College students make musical instruments from trash in the L.A. River | Arts & Culture - Los Angeles Times

Catherine Womack, Arts and culture journalist observes, The hills of Griffith Park are lush and green, and a wildflower superbloom is just a day-trip away, but down in the bed of the L.A. River, a different remnant of winter rains lingers: trash.
 
Flutes were made from Arundo donax, an invasive species that can look like bamboo but may impede the flow of water in the L.A. River.
Photo: Lindsay Morrison / The Soraya
Clinging to the branches of willow trees and large reeds in the riverbed by Elysian Valley, a.k.a. Frogtown, thousands of strips of plastic bags and tattered clothing flutter in the breeze. When heavy rains carried litter down the storm drain, the water may have continued into the ocean but the trash stayed.
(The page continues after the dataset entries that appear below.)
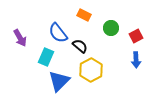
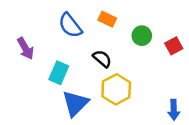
blue semicircle: (58, 33) -> (70, 25), moved
blue arrow: (136, 60) -> (174, 110), moved

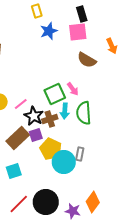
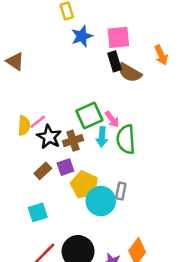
black rectangle: (82, 14) -> (115, 61), moved
pink arrow: (73, 89) -> (112, 119), moved
pink line: (21, 104) -> (38, 122), moved
black star: (34, 116) -> (49, 137), moved
brown cross: (50, 119) -> (73, 141), moved
brown rectangle: (18, 138) -> (43, 171), size x0.6

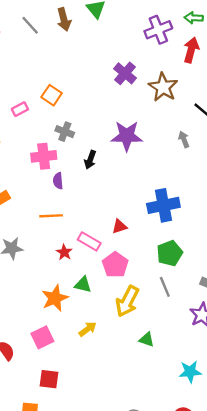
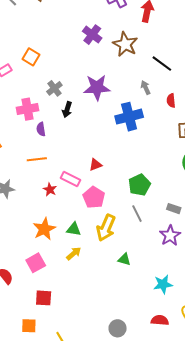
gray cross: (65, 132) -> (54, 88), moved, turned 35
blue cross: (163, 205) -> (129, 117), moved
green triangle: (83, 285) -> (74, 229), moved

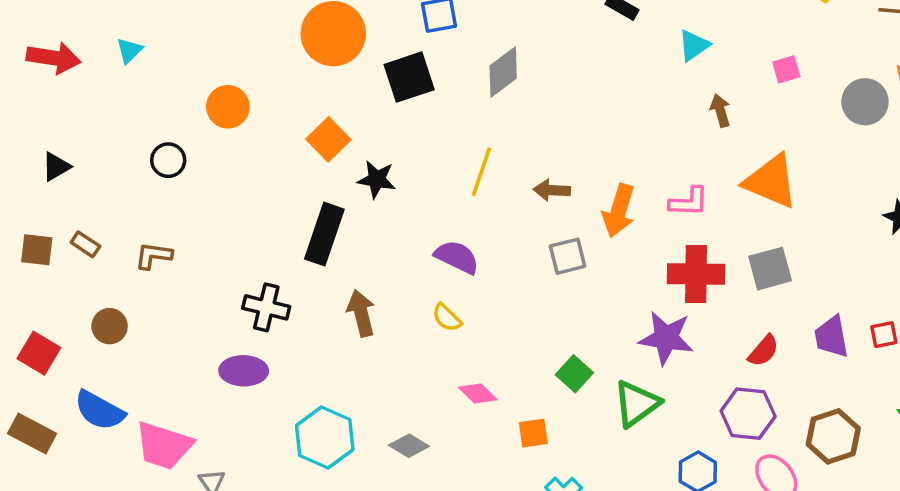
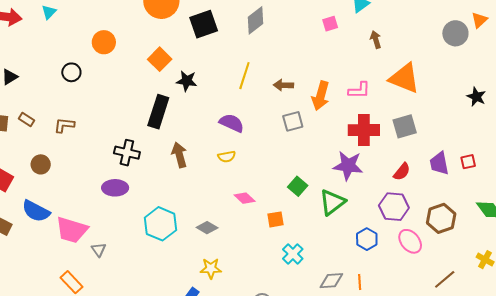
pink square: (786, 69) -> (330, 24), moved
yellow semicircle: (447, 318) -> (227, 157), turned -54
For the last six months, Cal State Northridge students in art, music, anthropology, interior design and dance left their campus studios and rehearsal spaces for occasional trips here. They gathered some of that trash, as well as some of the river’s more natural materials, such as rocks and reeds.

Back on campus Friday, those students will play musical instruments made from their scavenging, and they will dance in costumes made from river detritus. It’s all part of Future Currents: L.A. River, a daylong festival designed to engage students and visitors with the river through creative projects. Presented by the Younes and Soraya Nazarian Center for the Performing Arts, the free event will take place throughout the center’s indoor and outdoor spaces on the CSUN campus...

And so CSUN students have gotten to know Arundo donax, learning about its history. For millenniums the reed has been used to make music. The ney, a popular Persian, Turkish and Arabic end-blown flute and one of the world’s oldest instruments, is made from carefully treated and prepared Arundo donax. Western reed instruments like the oboe and clarinet also rely on the uniquely structured material.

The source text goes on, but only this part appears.